Park Jimin My husband

Park Jimin My husband
Episodes. 63



I read the nameplate of a middle-aged female doctor who still looks very charming. His age may still be forty years. I don't know I just thought. Jimin took me to this doctor. From the way I welcomed us, I knew immediately that this doctor Hwang was a friend of my mother-in-law.


"I haven't seen your mother in a long time, has she enjoyed her duties in India?" The question was clearly pointed out to Jimin.


Jimin gave a friendly smile. "My mom loves social activities. He even extended his service."


"Your mother is amazing. I always hear compliments every time I say his name." After replying to Jimin, Hwang's doctor looked at me. "Ah, I'm so happy to finally meet you in person. You're a lot prettier than I saw photographed. Sorry for not coming to your wedding, I was on duty. I hope you're comfortable consulting me and keeping me a doctor during your pregnancy" she said.


I returned a smile. "thank you." I said briefly.


Doctor Hwang took a quick look at me before he got off his desk. "Sorry are you wearing make-up?" tanyanya politely.


I spontaneously felt my own aunt. "L-yes, this is just so as not to look pale."


"Ah, you should not have to swear at any type of cosmetics first during pregnancy. Although there are some that are free of mercury, still cosmetics are from chemicals.it is better to minimize the risk, right?"

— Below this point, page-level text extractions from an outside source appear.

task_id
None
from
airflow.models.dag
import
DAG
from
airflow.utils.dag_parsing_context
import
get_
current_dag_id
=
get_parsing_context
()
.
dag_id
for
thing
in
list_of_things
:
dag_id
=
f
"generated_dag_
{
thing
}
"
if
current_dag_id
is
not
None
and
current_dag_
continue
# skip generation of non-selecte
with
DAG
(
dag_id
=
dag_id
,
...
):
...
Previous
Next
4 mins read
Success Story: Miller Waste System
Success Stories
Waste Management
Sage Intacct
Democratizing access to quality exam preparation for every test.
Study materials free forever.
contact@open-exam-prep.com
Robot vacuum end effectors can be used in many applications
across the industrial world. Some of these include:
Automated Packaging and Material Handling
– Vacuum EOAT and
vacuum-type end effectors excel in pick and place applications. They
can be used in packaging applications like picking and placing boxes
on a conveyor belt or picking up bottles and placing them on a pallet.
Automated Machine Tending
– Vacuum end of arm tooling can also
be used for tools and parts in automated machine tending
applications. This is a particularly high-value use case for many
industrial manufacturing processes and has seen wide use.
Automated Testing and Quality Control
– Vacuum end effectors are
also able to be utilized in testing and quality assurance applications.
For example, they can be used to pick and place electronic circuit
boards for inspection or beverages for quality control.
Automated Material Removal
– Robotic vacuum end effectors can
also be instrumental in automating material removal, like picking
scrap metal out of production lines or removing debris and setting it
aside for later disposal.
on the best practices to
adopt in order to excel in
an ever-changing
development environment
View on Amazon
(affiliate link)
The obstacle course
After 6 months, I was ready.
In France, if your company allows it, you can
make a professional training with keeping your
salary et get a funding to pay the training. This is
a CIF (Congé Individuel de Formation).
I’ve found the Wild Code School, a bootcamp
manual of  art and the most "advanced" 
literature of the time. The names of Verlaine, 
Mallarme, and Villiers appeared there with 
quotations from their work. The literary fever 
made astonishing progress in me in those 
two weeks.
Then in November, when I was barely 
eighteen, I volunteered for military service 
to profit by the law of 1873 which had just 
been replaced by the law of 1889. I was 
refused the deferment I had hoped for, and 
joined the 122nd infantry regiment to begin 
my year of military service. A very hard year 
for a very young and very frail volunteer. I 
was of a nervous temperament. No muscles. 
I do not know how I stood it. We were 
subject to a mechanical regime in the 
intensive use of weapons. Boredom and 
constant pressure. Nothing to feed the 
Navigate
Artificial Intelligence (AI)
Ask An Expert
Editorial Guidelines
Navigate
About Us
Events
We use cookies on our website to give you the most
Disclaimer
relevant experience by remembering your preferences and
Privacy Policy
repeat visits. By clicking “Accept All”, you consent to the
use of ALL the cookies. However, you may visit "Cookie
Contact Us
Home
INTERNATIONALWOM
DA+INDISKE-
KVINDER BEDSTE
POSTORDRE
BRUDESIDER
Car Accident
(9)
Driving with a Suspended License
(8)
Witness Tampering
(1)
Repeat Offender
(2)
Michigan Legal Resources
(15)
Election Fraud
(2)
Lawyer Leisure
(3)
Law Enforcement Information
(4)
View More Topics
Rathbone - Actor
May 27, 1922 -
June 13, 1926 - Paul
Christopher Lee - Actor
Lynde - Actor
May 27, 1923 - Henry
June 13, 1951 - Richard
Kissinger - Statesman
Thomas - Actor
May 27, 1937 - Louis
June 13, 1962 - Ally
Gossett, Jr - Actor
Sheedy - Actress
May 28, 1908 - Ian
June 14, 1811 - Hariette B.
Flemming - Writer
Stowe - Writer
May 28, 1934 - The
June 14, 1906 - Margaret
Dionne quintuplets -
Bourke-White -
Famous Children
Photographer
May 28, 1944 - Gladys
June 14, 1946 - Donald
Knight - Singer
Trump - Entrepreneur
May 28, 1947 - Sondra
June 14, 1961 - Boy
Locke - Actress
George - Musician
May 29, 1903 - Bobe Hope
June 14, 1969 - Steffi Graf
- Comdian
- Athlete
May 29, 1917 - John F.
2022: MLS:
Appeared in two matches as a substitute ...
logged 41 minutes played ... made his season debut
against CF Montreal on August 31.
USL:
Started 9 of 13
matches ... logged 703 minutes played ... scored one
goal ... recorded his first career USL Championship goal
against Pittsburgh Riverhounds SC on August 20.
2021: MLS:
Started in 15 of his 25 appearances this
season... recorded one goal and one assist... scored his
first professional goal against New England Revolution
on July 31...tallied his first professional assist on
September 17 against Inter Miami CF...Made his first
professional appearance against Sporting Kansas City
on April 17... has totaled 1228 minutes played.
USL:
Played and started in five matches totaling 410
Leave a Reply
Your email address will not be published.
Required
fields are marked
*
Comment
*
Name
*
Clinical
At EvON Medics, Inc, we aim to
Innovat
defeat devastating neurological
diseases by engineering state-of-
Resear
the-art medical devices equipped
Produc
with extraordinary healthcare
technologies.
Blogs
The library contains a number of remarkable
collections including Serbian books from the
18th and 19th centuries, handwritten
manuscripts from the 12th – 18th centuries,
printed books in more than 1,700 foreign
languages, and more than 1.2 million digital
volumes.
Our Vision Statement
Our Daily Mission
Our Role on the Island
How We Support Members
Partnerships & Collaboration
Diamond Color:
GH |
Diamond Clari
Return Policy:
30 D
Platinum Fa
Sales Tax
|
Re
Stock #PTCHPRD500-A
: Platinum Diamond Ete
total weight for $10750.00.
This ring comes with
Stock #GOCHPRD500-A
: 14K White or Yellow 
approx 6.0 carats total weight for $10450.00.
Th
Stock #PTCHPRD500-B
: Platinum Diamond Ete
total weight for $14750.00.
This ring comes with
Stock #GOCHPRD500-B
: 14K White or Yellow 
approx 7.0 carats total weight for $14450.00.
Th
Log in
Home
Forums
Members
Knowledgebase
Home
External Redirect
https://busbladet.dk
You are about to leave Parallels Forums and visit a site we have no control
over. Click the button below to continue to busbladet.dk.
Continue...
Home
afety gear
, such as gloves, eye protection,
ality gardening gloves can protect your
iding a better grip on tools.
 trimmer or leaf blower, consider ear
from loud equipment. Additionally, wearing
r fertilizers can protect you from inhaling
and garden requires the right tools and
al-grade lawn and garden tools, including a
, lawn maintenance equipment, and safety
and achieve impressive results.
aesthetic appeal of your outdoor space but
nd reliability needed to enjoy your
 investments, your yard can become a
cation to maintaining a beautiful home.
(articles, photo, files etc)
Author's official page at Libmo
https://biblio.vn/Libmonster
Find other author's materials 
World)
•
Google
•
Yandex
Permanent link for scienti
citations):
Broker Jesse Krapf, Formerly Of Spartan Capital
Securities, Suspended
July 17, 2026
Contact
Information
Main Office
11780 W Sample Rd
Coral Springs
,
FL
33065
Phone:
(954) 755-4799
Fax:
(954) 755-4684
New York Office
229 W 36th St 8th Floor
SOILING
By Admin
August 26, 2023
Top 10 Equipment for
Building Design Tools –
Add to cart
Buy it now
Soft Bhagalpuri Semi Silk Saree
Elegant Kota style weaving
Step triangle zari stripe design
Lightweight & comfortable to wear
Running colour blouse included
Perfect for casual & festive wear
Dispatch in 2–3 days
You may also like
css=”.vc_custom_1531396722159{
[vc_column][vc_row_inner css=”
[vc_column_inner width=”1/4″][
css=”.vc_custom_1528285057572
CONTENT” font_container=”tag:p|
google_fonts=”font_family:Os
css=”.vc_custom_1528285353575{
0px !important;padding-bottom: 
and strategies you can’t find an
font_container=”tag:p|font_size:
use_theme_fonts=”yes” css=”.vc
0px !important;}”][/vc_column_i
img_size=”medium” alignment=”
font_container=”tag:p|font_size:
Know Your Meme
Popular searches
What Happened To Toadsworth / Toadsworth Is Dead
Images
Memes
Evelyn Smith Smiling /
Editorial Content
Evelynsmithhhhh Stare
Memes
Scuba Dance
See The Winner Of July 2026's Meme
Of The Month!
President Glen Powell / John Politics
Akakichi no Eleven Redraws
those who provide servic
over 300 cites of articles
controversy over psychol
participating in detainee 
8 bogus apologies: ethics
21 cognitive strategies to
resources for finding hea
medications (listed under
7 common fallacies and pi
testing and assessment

I digested his sentence. I only found out about it because I rarely read. Ah, I should have known things like this in the first place.


now Doctor Hwang glanced at my feet. He then sighed. "Then, my advice is not to wear heels anymore. Although low, it will make you tired and can increase the likelihood of falling.wear comfortable shoes on the feet."


Hearing that I felt like I was failing to become a pregnant woman. But it's not just me who feels that way. Jimin also looked pensive to see me being advised.


What was it thinking? Could it be that he felt like he had failed to also become a standby husband? Ah, it's not important.


Doctor Hwang looked at my anxiety and his smile instantly melted the atmosphere. "let's check first."


He directed me to lie down Doctor Hwang checked very carefully. I was so nervous when my sweater was swung up and my stomach, applied with a pretty cold gel.


"It's been almost five months, right? I think we can start to know the gender."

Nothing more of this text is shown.